- EXERCISE
Give the records once more, exactly as they stand.

[DATA LISTING — start]

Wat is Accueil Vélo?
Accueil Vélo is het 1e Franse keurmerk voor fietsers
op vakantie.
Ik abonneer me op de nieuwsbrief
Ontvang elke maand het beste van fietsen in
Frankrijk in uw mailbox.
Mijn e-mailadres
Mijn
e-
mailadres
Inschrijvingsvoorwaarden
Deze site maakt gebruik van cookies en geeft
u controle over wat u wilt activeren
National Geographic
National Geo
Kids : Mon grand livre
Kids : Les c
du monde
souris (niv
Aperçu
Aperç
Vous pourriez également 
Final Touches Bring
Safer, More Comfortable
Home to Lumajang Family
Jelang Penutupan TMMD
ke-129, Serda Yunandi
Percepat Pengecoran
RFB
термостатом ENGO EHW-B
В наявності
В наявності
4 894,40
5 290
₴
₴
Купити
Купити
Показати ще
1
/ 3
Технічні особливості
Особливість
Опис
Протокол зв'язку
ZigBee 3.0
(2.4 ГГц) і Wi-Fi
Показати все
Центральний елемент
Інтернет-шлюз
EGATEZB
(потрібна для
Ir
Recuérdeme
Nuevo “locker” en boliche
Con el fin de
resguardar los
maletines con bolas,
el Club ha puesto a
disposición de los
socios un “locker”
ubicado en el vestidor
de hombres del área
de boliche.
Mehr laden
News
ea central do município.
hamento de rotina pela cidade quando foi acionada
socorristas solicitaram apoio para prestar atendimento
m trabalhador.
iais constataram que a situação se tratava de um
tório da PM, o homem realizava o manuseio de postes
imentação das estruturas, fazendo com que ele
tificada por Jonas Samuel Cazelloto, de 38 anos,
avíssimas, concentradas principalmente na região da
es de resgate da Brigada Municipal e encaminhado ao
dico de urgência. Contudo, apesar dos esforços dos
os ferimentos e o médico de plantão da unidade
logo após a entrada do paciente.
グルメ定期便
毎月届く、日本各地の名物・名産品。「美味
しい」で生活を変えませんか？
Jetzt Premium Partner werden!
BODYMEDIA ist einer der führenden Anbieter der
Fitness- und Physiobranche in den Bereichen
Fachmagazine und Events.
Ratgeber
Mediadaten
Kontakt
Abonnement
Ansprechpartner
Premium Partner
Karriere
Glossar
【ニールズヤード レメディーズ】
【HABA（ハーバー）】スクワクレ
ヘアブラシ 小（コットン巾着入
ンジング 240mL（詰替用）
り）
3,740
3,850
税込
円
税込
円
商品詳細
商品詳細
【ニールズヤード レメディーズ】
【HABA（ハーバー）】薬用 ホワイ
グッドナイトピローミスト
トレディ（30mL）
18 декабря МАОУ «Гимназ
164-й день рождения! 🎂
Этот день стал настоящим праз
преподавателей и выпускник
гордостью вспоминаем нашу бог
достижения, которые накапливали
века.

[DATA LISTING — finish]

- EXERCISE RESULT
Wat is Accueil Vélo?
Accueil Vélo is het 1e Franse keurmerk voor fietsers
op vakantie.
Ik abonneer me op de nieuwsbrief
Ontvang elke maand het beste van fietsen in
Frankrijk in uw mailbox.
Mijn e-mailadres
Mijn
e-
mailadres
Inschrijvingsvoorwaarden
Deze site maakt gebruik van cookies en geeft
u controle over wat u wilt activeren
National Geographic
National Geo
Kids : Mon grand livre
Kids : Les c
du monde
souris (niv
Aperçu
Aperç
Vous pourriez également 
Final Touches Bring
Safer, More Comfortable
Home to Lumajang Family
Jelang Penutupan TMMD
ke-129, Serda Yunandi
Percepat Pengecoran
RFB
термостатом ENGO EHW-B
В наявності
В наявності
4 894,40
5 290
₴
₴
Купити
Купити
Показати ще
1
/ 3
Технічні особливості
Особливість
Опис
Протокол зв'язку
ZigBee 3.0
(2.4 ГГц) і Wi-Fi
Показати все
Центральний елемент
Інтернет-шлюз
EGATEZB
(потрібна для
Ir
Recuérdeme
Nuevo “locker” en boliche
Con el fin de
resguardar los
maletines con bolas,
el Club ha puesto a
disposición de los
socios un “locker”
ubicado en el vestidor
de hombres del área
de boliche.
Mehr laden
News
ea central do município.
hamento de rotina pela cidade quando foi acionada
socorristas solicitaram apoio para prestar atendimento
m trabalhador.
iais constataram que a situação se tratava de um
tório da PM, o homem realizava o manuseio de postes
imentação das estruturas, fazendo com que ele
tificada por Jonas Samuel Cazelloto, de 38 anos,
avíssimas, concentradas principalmente na região da
es de resgate da Brigada Municipal e encaminhado ao
dico de urgência. Contudo, apesar dos esforços dos
os ferimentos e o médico de plantão da unidade
logo após a entrada do paciente.
グルメ定期便
毎月届く、日本各地の名物・名産品。「美味
しい」で生活を変えませんか？
Jetzt Premium Partner werden!
BODYMEDIA ist einer der führenden Anbieter der
Fitness- und Physiobranche in den Bereichen
Fachmagazine und Events.
Ratgeber
Mediadaten
Kontakt
Abonnement
Ansprechpartner
Premium Partner
Karriere
Glossar
【ニールズヤード レメディーズ】
【HABA（ハーバー）】スクワクレ
ヘアブラシ 小（コットン巾着入
ンジング 240mL（詰替用）
り）
3,740
3,850
税込
円
税込
円
商品詳細
商品詳細
【ニールズヤード レメディーズ】
【HABA（ハーバー）】薬用 ホワイ
グッドナイトピローミスト
トレディ（30mL）
18 декабря МАОУ «Гимназ
164-й день рождения! 🎂
Этот день стал настоящим праз
преподавателей и выпускник
гордостью вспоминаем нашу бог
достижения, которые накапливали
века.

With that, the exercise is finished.